A conspicuous feature of this edition is the insertion of about 80 new computer-generated figures, many of them illustrating how interactive computer applications with slider bars or touchpad controls can be used to change initial values or parameters in a differential equation, allowing the user to immediately see in real time the resulting changes in the structure of its solutions.
New figures inserted throughout illustrate the facility offered by modern computing technology platforms for the user to interactively vary initial conditions and other parameters in real time. Thus, using a mouse or touchpad, the initial point for an initial value problem can be dragged to a new location, and the corresponding solution curve is automatically redrawn and dragged along with its initial point. For instance, see the application modules for Sections 1.3 and 3.1. Using slider bars in an interactive graphic, the coefficients or other parameters in a linear system can be varied, and the corresponding changes in its direction field and phase plane portrait are automatically shown; for instance, see the Section 5.3 application module. The number of terms used from an infinite series solution of a differential equation can be varied, and the resulting graphical change in the corresponding approximate solution is shown immediately; for instance, see the Section 8.2 application module.

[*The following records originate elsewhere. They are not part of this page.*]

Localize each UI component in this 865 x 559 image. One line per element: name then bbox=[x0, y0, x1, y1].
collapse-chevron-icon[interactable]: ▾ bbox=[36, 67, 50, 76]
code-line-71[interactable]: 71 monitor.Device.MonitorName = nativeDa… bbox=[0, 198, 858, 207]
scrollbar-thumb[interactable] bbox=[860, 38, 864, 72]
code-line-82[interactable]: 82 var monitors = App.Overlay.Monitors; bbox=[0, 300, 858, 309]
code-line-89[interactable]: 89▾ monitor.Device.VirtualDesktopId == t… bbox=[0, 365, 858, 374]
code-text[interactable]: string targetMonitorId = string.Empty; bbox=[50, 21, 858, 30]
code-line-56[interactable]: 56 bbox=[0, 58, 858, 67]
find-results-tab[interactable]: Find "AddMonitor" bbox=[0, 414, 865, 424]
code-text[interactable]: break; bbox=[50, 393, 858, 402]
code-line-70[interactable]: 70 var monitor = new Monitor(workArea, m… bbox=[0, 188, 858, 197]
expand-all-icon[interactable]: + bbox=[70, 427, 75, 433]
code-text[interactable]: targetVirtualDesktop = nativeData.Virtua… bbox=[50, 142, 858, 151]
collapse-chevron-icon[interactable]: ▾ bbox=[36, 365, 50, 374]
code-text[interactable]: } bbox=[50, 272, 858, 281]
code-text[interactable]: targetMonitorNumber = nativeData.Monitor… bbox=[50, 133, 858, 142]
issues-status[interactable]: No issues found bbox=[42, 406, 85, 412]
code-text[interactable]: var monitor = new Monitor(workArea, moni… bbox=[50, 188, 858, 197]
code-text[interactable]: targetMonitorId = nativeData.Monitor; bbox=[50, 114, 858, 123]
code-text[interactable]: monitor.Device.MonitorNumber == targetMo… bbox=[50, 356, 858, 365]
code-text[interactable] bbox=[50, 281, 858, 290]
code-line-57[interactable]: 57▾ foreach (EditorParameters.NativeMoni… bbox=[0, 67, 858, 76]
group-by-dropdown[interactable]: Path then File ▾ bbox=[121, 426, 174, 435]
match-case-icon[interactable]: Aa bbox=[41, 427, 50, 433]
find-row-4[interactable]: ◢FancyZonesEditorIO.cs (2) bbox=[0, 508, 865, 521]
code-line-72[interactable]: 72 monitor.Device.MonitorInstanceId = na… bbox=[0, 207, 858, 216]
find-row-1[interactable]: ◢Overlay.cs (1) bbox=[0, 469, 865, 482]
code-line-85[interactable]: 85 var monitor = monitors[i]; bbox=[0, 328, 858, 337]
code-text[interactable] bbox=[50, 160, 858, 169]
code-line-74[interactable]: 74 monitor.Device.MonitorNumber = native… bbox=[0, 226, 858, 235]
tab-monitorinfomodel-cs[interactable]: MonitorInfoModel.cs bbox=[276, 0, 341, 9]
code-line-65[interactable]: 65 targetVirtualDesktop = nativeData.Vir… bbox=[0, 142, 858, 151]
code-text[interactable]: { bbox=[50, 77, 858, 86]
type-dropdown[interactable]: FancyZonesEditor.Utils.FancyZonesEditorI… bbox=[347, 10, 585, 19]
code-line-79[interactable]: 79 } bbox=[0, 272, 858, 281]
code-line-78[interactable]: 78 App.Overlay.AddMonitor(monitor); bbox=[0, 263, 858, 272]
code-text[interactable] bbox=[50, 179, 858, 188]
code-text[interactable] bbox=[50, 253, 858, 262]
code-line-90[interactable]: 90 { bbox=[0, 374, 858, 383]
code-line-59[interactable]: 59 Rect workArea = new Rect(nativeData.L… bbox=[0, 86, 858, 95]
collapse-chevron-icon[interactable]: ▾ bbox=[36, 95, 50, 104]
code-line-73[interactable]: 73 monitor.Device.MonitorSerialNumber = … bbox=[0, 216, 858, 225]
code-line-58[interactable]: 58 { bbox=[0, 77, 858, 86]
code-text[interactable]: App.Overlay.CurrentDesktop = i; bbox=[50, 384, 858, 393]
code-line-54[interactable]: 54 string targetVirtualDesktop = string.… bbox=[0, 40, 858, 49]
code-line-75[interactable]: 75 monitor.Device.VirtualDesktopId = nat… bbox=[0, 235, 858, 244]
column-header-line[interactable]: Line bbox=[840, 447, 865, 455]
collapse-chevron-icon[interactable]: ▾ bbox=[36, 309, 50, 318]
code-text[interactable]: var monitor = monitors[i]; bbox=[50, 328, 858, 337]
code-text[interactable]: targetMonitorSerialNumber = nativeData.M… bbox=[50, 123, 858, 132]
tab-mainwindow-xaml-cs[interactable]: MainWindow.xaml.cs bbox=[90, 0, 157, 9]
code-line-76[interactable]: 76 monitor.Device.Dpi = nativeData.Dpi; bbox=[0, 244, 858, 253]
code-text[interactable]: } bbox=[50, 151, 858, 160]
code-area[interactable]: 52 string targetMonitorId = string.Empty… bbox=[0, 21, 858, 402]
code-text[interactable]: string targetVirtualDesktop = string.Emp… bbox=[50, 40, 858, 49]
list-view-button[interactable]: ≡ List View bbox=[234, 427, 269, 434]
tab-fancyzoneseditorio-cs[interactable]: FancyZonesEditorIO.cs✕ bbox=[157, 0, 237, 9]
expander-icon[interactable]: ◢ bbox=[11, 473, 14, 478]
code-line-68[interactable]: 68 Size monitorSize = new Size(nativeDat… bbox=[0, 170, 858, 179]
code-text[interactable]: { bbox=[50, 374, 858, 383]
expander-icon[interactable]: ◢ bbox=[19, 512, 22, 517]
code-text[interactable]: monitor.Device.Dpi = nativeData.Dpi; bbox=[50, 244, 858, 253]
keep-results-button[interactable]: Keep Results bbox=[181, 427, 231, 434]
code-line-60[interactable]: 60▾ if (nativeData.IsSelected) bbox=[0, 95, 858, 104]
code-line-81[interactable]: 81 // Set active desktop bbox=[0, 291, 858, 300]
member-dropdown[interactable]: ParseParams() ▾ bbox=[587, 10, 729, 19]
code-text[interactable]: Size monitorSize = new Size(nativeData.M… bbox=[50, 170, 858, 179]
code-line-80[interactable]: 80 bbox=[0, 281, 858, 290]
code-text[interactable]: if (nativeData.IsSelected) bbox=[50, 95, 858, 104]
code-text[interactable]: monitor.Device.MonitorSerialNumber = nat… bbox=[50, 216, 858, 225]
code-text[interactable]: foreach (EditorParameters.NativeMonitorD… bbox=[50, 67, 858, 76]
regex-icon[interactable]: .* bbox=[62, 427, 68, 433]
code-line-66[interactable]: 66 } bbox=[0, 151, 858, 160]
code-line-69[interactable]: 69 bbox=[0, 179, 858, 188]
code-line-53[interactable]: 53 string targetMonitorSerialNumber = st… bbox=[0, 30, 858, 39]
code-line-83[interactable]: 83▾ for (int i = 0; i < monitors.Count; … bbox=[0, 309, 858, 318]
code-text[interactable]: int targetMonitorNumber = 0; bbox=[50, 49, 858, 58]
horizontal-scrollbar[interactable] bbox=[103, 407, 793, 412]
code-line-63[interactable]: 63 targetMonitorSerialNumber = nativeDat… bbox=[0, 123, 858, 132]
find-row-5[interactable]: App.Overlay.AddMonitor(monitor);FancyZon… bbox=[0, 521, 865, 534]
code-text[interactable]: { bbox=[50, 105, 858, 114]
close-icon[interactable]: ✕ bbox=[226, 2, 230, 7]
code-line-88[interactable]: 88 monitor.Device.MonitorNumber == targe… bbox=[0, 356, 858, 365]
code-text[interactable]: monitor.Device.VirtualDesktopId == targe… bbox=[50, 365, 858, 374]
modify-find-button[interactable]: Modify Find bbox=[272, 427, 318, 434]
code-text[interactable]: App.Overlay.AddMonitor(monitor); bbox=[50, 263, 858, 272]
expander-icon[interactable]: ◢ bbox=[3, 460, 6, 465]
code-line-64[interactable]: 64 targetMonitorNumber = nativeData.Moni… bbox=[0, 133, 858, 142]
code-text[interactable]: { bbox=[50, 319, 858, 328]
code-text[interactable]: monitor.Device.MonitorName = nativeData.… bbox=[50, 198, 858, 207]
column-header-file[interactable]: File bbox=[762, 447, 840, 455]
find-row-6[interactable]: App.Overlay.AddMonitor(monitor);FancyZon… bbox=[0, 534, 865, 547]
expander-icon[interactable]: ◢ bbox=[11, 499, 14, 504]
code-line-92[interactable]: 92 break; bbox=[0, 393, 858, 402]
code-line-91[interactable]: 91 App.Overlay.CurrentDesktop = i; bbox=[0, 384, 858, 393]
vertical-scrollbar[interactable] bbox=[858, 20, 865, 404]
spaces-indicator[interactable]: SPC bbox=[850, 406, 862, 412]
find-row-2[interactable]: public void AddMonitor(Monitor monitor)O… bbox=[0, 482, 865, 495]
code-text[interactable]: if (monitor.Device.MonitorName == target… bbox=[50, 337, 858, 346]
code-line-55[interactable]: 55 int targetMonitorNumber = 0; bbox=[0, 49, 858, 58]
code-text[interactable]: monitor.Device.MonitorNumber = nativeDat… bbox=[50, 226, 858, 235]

In a number of sections, new text and graphics have been inserted to enhance student understanding of the subject matter. For instance, see the treatments of separable equations in Section 1.4, linear equations in Section 1.5, isolated critical points in Sections 6.1 and 6.2, and the new example in Section 9.5 showing a vibrating string with a momentary "flat spot." Examples and accompanying graphics have been updated in Sections 2.4, 2.5, 2.6, 4.2, and 4.3 to illustrate new graphing calculators.

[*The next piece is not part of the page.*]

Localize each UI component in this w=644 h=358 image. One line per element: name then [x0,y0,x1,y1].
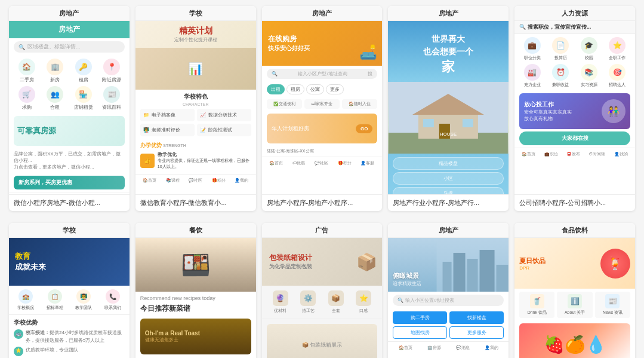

The single entirely new section for this edition is Section 5.3, which is devoted to the construction of a "gallery" of phase plane portraits illustrating all the possible geometric behaviors of solutions of the 2-dimensional linear system x' = Ax . In motivation and preparation for the detailed study of eigenvalue-eigenvector methods in subsequent sections of Chapter 5 (which then follow in the same order as in the previous edition), Section 5.3 shows how the particular arrangements of eigenvalues and eigenvectors of the coefficient matrix A correspond to identifiable patterns--"fingerprints," so to speak--in the phase plane portrait of the system x' = Ax . The resulting gallery is shown in the two facing pages of phase plane portraits shown in Figure 5.3.16 at the end of the section. The new 5.3 application module (on dynamic phase plane portraits) shows how students can use interactive computer systems to "bring to life" this gallery, by allowing initial conditions, eigenvalues, and even eigenvectors to vary in real time. This dynamic approach is then illustrated with several new graphics inserted in the remainder of Chapter 5.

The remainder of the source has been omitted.